The last 19 chapters were an overview of how you can undertake machine learning with different Microsoft products. First, an introduction to machine learning approaches, such as descriptive, predictive, and prescriptive analytics, was provided. The R language, as one of the principal languages for machine learning was then discussed. Following was a brief explanation of how to do machine learning using such tools as Power BI, Azure ML Studio, SQL Server, and others.
This chapter offers a summary of machine learning technologies and best practices when using particular approaches.
Overview of Microsoft Machine Learning Technologies
Artificial intelligence (AI), and specifically machine learning, can bring lots of benefits to businesses. Many have been using Microsoft data platform tools for years. Microsoft employed machine learning to create such products such as Xbox, Bing Search, and others. However, from 2014, Microsoft began to provide a facility for power users and end users to embed machine learning in their reports and software.
The need to write R or Python code
Cloud or on-premises computing
The first classification is based on the degree to which these tools are easy to use and accurate.
Pre-built AI: Microsoft machine learning tools that do not require that you write any R or Python code to generate a machine learning scenario.
Custom AI: Microsoft machine learning tools that require you to know how to write R or Python code
The first group is easy to use, and you need only follow the instructions provided. The main benefit of using pre-built AI tools is that there is no need to know the machine learning concepts, or at least by knowing some, most anyone is able to create an AI application. Pre-built AI tools can address general problems and issues, but for some business problems, other categories of tools (e.g., for writing R or Python code) are more efficient. In this book, the Cognitive Services (Chapter 18) and Bot Framework (Chapter 19) are the tools that you can embed in Power BI, Windows, or other web applications without writing any R or Python code. As mentioned in the relevant chapters, there is no direct way to access the code behind pre-built custom AI tools, so there is no way to alter that code and change the algorithms.
For Azure machine learning tools, it is possible to write R or Python code as well. In addition, the drag-and-drop environment is quite easy to use.
The second classification is about cloud vs. on-premises AI tools. Many companies still prefer to keep their tools on-site, while some others prefer to move all their business products to the cloud. Between the two, some companies have both cloud and on-premises tools.
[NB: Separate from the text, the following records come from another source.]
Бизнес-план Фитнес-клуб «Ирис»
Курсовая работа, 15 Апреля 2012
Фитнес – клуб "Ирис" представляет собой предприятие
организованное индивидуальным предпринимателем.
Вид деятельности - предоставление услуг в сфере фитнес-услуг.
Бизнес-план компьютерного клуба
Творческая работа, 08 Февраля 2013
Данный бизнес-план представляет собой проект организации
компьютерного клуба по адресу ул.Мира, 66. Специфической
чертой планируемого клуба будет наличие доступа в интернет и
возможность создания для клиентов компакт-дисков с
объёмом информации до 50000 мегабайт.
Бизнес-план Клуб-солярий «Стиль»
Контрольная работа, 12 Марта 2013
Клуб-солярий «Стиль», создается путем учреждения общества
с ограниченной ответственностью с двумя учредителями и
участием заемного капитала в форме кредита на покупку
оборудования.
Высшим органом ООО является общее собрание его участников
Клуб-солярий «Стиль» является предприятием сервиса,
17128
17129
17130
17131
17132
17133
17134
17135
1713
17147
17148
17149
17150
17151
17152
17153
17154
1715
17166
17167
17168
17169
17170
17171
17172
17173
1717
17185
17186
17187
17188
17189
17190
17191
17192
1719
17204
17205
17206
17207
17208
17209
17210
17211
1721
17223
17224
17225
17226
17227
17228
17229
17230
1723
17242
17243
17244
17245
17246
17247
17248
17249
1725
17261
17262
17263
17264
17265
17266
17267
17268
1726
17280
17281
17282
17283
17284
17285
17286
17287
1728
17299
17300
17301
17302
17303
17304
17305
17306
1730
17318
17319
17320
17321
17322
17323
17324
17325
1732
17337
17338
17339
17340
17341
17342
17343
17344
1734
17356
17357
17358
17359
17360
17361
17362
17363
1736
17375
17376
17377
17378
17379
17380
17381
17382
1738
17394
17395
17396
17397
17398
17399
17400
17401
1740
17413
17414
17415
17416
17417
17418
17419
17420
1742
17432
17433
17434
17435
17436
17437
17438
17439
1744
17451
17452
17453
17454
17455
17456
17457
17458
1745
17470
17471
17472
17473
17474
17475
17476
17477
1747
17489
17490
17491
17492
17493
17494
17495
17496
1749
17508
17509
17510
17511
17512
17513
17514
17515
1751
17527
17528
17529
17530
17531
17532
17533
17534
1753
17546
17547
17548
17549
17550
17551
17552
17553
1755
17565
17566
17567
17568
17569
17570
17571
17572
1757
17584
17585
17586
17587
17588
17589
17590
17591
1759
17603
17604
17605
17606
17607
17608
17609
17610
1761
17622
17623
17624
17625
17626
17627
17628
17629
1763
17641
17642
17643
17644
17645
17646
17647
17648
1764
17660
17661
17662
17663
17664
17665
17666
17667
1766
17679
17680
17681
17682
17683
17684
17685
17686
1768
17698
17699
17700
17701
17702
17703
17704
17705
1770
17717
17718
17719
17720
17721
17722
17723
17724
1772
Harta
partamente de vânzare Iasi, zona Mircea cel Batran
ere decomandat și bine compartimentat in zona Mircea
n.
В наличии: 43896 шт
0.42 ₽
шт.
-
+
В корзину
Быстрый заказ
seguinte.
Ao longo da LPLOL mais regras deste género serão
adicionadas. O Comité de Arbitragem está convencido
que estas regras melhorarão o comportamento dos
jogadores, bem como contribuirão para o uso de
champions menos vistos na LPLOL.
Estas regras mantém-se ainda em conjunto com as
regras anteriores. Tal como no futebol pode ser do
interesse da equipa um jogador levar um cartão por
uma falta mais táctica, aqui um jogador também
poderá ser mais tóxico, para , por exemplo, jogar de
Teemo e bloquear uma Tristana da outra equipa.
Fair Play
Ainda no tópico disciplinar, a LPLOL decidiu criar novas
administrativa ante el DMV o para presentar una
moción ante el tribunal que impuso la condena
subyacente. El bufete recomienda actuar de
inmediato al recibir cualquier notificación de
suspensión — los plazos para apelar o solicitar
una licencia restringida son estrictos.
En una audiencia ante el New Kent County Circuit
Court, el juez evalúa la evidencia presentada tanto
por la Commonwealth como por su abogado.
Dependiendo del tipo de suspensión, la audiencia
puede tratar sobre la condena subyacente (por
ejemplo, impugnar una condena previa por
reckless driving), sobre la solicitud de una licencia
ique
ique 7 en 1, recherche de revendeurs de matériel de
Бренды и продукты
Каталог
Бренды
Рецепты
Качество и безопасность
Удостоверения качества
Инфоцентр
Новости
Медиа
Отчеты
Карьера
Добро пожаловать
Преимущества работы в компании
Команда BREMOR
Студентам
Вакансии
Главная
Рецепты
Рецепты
If the main strategy of a company is to keep everything on-premises, using Power BI or SQL Server for writing R or Python can be more suitable. However, if the preference is to do machine learning in the cloud, the Azure ML Studio (Chapter 12), for writing R or Python on Databricks, and Azure Data Analytics can be most helpful.
Applying machine learning on Internet of things (IoT) use case scenarios
Using Text Analytics, speech, images, and so forth, for analysis
Applying machine learning to an ETL (extract, transform, load) project
Fast tracking a prototype for a client with Azure Machine Studio
IoT Scenario
Analyzing real-time data is a need that has been addressed by such Microsoft tools as Event Hub, Stream Analytics (Chapter 13), Databricks (Chapter 10), and others. With Power BI, it is possible to create a live stream report based on the real data that flows from sensors, applications, and so forth.
For most of this scenario, there is a need to identify anomalies in the data or classify prospective data into different groups. By using Azure Machine Learning with Stream Analytics or Databricks, we can apply machine learning to IoT scenarios.
Image, Text, and Voice Analytics
There are different tools for image, text, and voice analytics in the Microsoft stack. Cognitive Services (Chapter 18) is one of the popular tools for text, voice, and image analytics that provides APIs to use in other applications.
However, it is also possible to do image processing and voice recognition using the CNTK platform, which is covered in Chapter 17. These Microsoft packages and libraries provide facilities for developers to employ for performing machine learning with a deep learning approach.
Machine Learning on ETL
Another possible requirement is to apply machine learning to data that has been loaded and transformed with the aim of visualization and creating reports. There is always a need to apply some descriptive or predictive analytics on data before showing it to the final users. As a result, those who use Power BI self-service BI can leverage the machine learning, using R and Python scripts to make reports more insightful. Another approach is to use R or Python in SQL Server 2016 or 2017. In addition, if the data is on the cloud, it is possible to use Databricks for ETL and machine learning at the same time.
Machine Learning Prototype
For companies that want to use machine learning on their data for the first time, Azure Machine Learning Studio is a great tool that demonstrates the real process of machine learning, from collecting data to training and testing models. Moreover, managers and stakeholders are able to fast track the machine learning process and see how it can be used as an API in other applications or a simple Excel file.
To sum up, tool selection for machine learning depends on the architecture being used, how much effort is willing to be expended on programming, and what scenario is to be put in place. Tools related to the first requirement are based on pre-built AI and custom AI. Those for the second depend on the current architecture in place, whether on-premises or cloud-based. Finally, the last requirement to consider relates to appropriate tools for a specific scenario that is to be implemented, such as for IoT, ETL, or prototype creation.